Civilización y barbarie |
Con el pasar de las horas fue menguando la luz solar, y los turistas a
medida que iban regresando al muelle para volver a la zona continental, nos
iban dejando algunos alimentos y bebidas que les sobraron para que disfrutemos
plácidamente aquella noche de frente al mar.
Como no todo lo que brilla es oro,
todo paraíso tiene sus condiciones. Antes de oscurecer por completo unos
microscópicos insectos voladores, más diminutos que los mosquitos, conocidos
como joro joro, iniciaron su festín de sangre al picarnos sin descanso la piel
para alimentarse. La insoportable y hostigante presencia de estos bichos, me
hacía dar cuenta que lo mismo generamos los humanos cuando visitamos plácidas
áreas naturales e invadimos el ambiente con nuestro ruido, nuestra basura y
demás molestias.
El método más eficiente para
ahuyentarlos era quemar las cáscaras de coco, provocando una inestable bola de
humo, que supuestamente los marea.
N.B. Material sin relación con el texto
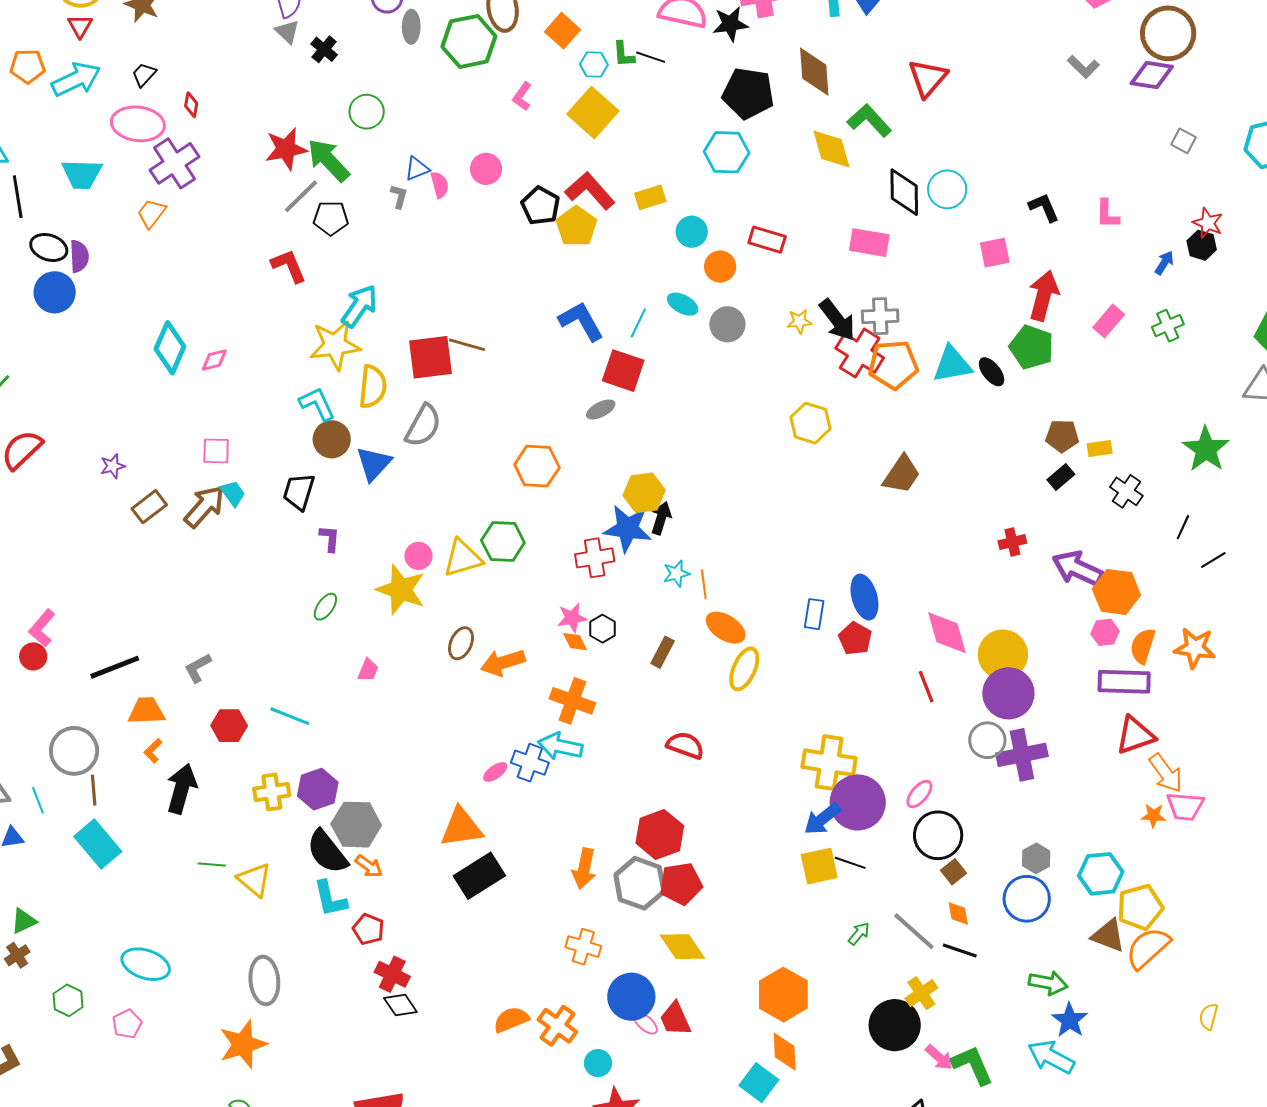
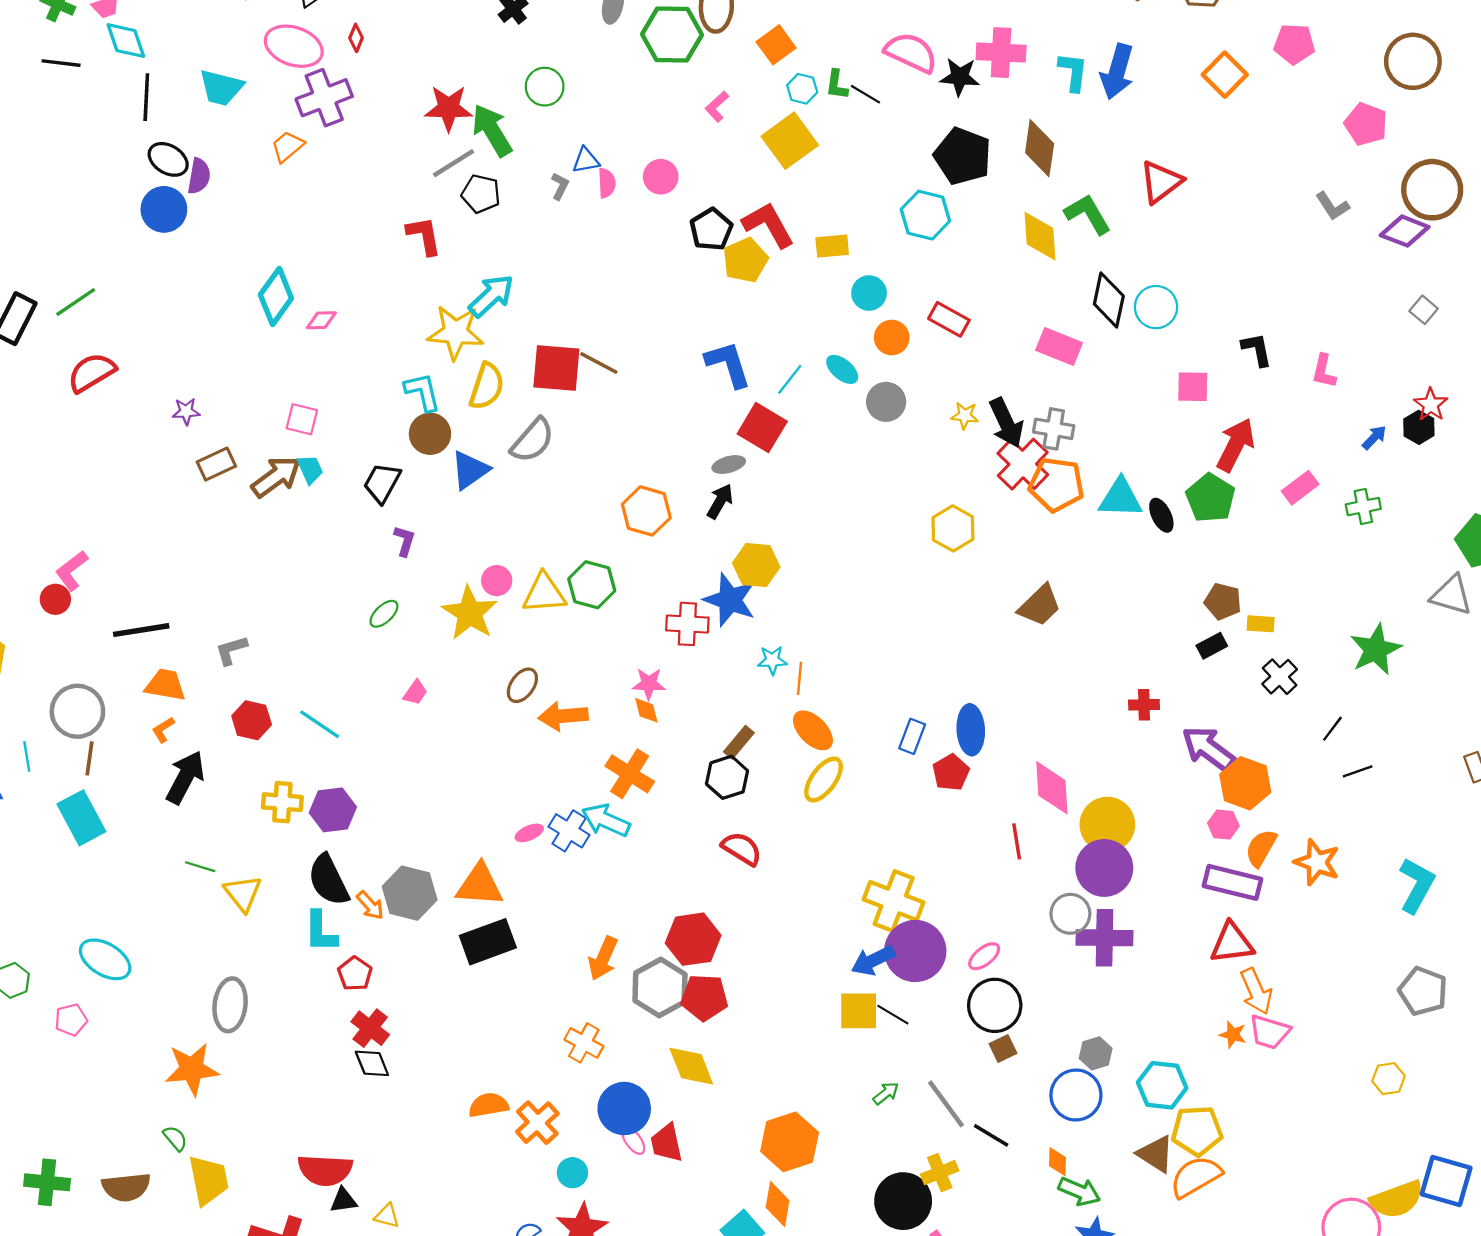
black arrow: (661, 518) -> (720, 501), moved
black hexagon: (603, 629) -> (727, 777), moved, size x1.4
gray hexagon: (356, 825) -> (410, 893), moved
orange diamond: (958, 914) -> (1058, 1162), moved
Difícil de comprobar cuando el vuelo del mosquito
ya de por sí es mareado. Entre cena y conversa alrededor de esa fogata de
andariegos, nos fuimos rindiendo al sueño cada uno en su carpa.
Al día siguiente desayunamos un
sabroso baño de mar, zambulléndonos dentro de una genuina calma y soledad. Al
ponerse el sol en el cenit, el Cayo volvió a poblarse de lanchas y turistas.
Ambas costas de la isla recogieron reposeras de diversos tamaños y colores en
hilera, para el deleite de la brisa caribeña. Esta vez aprovechamos a ofrecer
pulseras y aretes artesanales a cada grupo familiar, hallando un público muy
receptivo y amable para la venta playera.
Al no descansar bien durante la noche por las picaduras de insectos, con
Marita decidimos regresar esa tarde al continente. El regreso fue algo
inesperado. Como habíamos pagado sólo el boleto de ida, ahora nos tocaba
hacerle dedo a alguna lancha para regresar a tierra firme. Si, debíamos volver
a dedo desde una isla.
Muchas lanchas iban cargadas
hasta donde les permitía la habilitación, por lo cual tuvimos que conversar con
varios turistas hasta que una familia accedió a llevarnos. Rompiendo olas a
toda velocidad nos despedimos de ese pedacito majestuoso de mundo tan mágico
que para siempre quedaría atrás.
Una vez en Tucacas, compartiendo con
otra gente un taxi del año de la escarapela, regresamos a la casa de Patricia.
Algunos días más tarde, tras descansar bajo techo del sol, volveríamos a
pedalear por la costa de aquella convulsionada Venezuela.